Chapter 11: The Choice Is Always Yours
At the meditation camp in Dwarka you mentioned that all sadhanas, all spiritual disciplines are false, because we have never been separate from the ultimate reality. Does that mean the state of unconsciousness is false? Is the growth of body and mind false? Is the cessation of conditioning false? Is the endeavor of moving from the gross to the subtle false? Are all the systems regarding the journey from the first body to the seventh body false? Is the long process of the discipline of kundalini all a sham? Please explain.
First of all, when I call something false, untruth, it does not mean it is nonexistent. Even a falsehood has its own existence. One could not call it a falsehood if that were nonexistent. A falsehood has its own existence and so does a dream. When we say a dream is false, it does not mean a dream has no existence. It only means that the existence of a dream is psychological, not real. It is a whim of the mind, not a fact.

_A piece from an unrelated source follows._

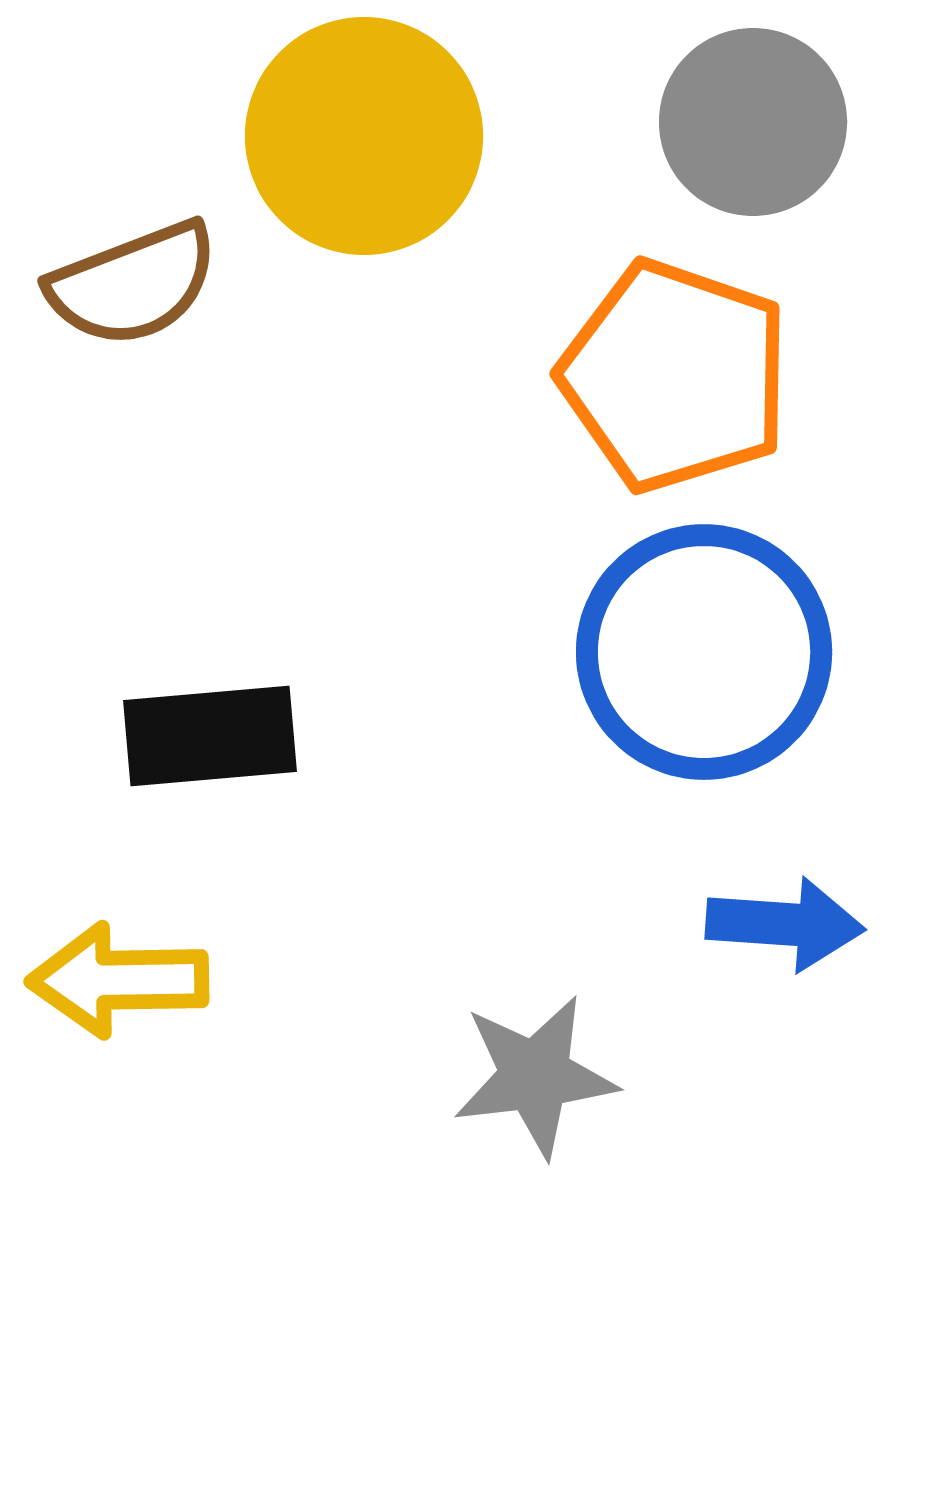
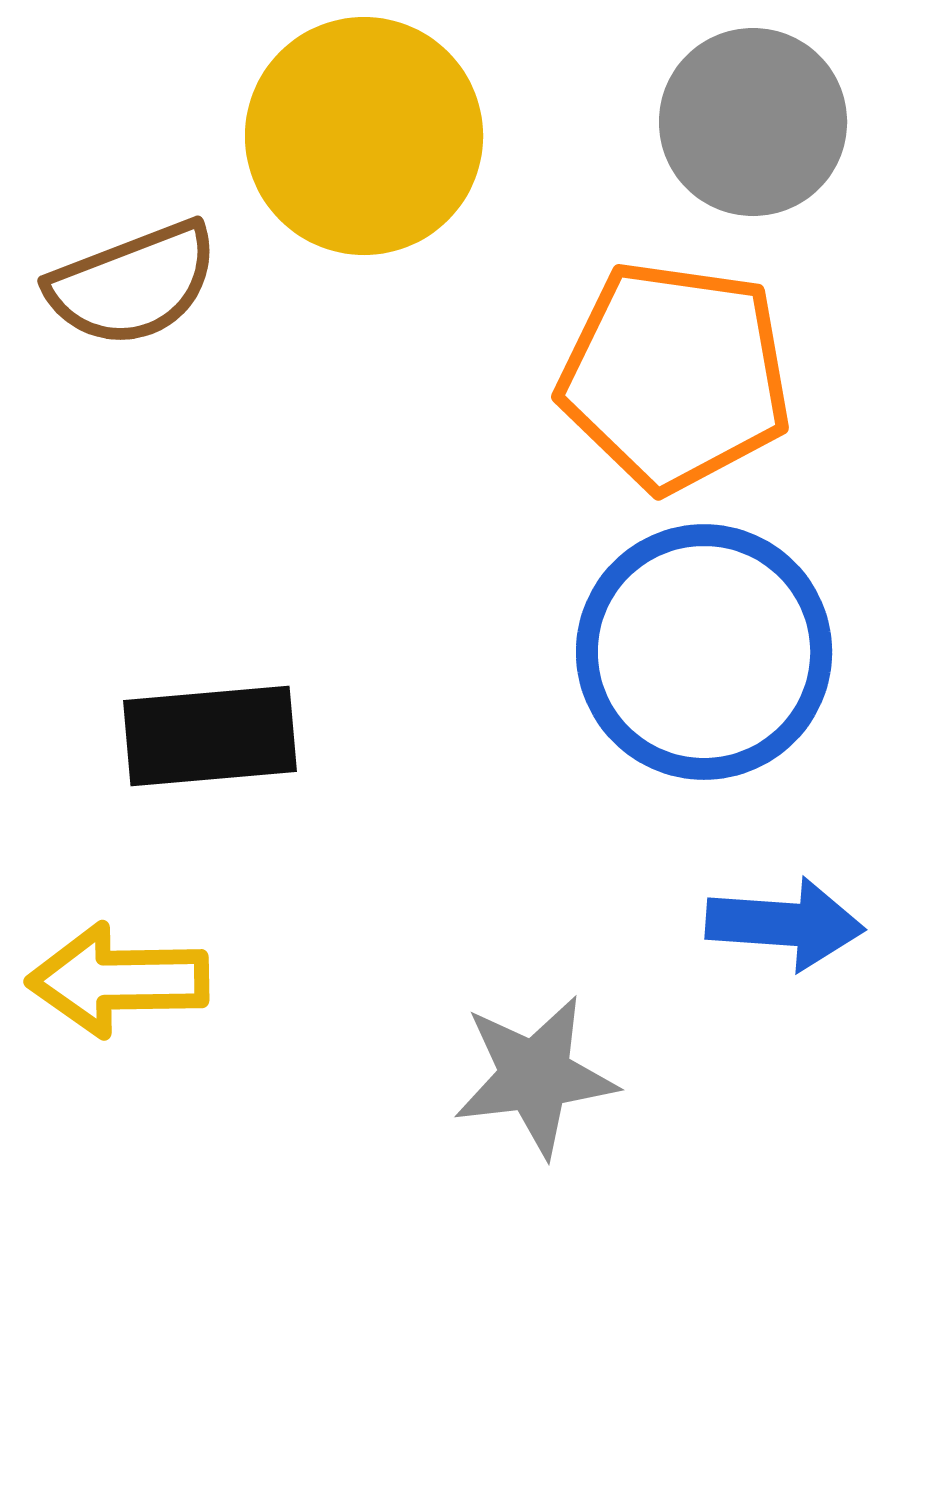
orange pentagon: rotated 11 degrees counterclockwise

When we say the world is maya, illusion, it does not mean the world is nonexistent, because if the world does not exist then whom are you addressing? Who is talking? And why? When one calls this world an illusion, he at least assumes that the speaker exists and so does the listener. He also assumes that somebody needs to explain, and someone needs to understand. At least this much is true. But when we call this world an illusion, it does not mean the world does not exist. It means the world appears to have an existence. Calling his world maya simply means the world is not what it looks like; rather, it is merely an appearance. It does not look the way it actually is, and it appears to be what it really is not.
For example, a man is walking down the street when it is almost dark. He sees a piece of rope lying there and, mistaking it for a snake, runs for his life. Someone tells him it wasn’t a snake, that what he saw was all false, that he ran for no reason. Now what does this mean? To say the snake was false does not mean the man did not see the snake. He would not have escaped had he not seen it - he did see the snake. As far as the question of his seeing the snake is concerned, the snake was there.
Since he saw. And, had the rope not been there, he could not have seen the snake in an empty space. So the rope undoubtedly gave credence to his illusion. What he saw inwardly was different from what existed outside. A rope was lying there and he thought it was a snake. He did not see the rope as a rope - which it was; the rope appeared to him like a snake, which it was not. So he did not see that which was, he saw that which was not. Actually, that which did not exist was superimposed on that which did.